Business as usual is not an option
Sarah McGill | Articles
I recently listened in on a seminar given by some senior folk at McKinsey on the topic of ‘Capitalism for the Long Term’. Having spent a bit of time at McKinsey myself, I can vouch for the fact that they are a bunch of smart folk (apparently I slipped in under the radar) but in this case I think they are late to the party. That said… a good deal of other business folk are even later.
My main takeaway from the discussion is that we – business leaders – are in danger of allowing ourselves to slip back into the comfort of “business as usual” after the financial crisis and we need to snap out of it. Confidence levels are on the increase, but that doesn’t mean we’re out of the woods. The fundamental issues that caused the crisis – crazy greed from business leaders and others, extending credit to those who cannot pay, an almost complete failure of governance, etc. – have not been addressed. We need to develop the discipline and patience to focus on long-term value creation, even if that means short-term results are less impressive. I was particularly interested to hear the stat that Asian leaders, on average, think in terms of 10-15 years while we in the West struggle to keep our thinking horizon 5 years out. Dominic Barton (MD of McKinsey… which means he is both scary smart and a pretty savvy operator) suggests that long-term thinking is the competitive advantage of many Asian businesses.

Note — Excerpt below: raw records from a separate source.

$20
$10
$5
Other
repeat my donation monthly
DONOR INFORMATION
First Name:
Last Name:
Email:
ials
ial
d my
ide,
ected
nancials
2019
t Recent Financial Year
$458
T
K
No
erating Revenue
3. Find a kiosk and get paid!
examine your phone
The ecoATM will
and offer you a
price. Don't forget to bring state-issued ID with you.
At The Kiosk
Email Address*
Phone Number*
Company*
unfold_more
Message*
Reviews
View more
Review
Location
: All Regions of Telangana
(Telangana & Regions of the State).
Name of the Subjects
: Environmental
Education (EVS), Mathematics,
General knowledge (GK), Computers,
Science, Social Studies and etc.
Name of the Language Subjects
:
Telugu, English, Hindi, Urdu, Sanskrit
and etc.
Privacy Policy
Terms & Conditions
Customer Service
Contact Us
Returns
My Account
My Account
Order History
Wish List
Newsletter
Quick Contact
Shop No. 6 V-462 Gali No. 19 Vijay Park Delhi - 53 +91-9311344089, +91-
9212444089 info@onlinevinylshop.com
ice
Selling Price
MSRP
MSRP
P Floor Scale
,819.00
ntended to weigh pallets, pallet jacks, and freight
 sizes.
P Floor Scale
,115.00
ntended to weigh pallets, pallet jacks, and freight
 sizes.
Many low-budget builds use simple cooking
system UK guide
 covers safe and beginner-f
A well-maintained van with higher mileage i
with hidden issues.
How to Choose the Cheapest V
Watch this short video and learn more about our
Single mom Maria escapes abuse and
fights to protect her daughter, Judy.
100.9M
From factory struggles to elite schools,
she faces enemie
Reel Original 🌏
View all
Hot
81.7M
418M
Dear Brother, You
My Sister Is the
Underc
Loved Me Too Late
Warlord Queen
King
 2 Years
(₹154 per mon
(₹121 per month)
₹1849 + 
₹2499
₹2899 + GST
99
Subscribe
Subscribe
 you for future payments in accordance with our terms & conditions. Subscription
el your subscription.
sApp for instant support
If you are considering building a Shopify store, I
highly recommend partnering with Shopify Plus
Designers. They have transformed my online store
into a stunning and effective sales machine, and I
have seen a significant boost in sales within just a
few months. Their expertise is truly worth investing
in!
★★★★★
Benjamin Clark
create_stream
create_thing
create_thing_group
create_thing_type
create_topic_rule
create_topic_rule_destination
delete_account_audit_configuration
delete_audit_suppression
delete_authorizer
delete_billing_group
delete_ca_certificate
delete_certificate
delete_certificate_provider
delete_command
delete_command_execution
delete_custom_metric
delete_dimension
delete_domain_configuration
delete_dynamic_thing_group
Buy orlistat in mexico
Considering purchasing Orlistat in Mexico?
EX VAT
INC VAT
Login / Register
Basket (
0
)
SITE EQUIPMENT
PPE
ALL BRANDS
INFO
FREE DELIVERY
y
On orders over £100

Hmmmmm. Makes you think, doesn’t it. Population of China is 1.3B. Population of India is 1.2B. You do the math.
While I was in violent agreement with most of what I heard, I had a bit of deja vue. It took me back to sitting around the dinner table listening to my dad. He was a senior manager and for years drummed into me that the only ball worth keeping your eye on was long-term value creation. Don’t worry about the latest trend. Don’t worry if it isn’t the most exciting or sexy thing to focus on. Create value and do it legally. That’s it. Gee. I would have thought being successful in business would be more complicated than that, but apparently it’s not. But doing it… day after day… year after year… that’s when it gets tricky. How to keep ourselves focused?
By the way, the seminar expanded on the content of the article by the same name that was published in the HBR in March 2011, if you are interested in reading more detail.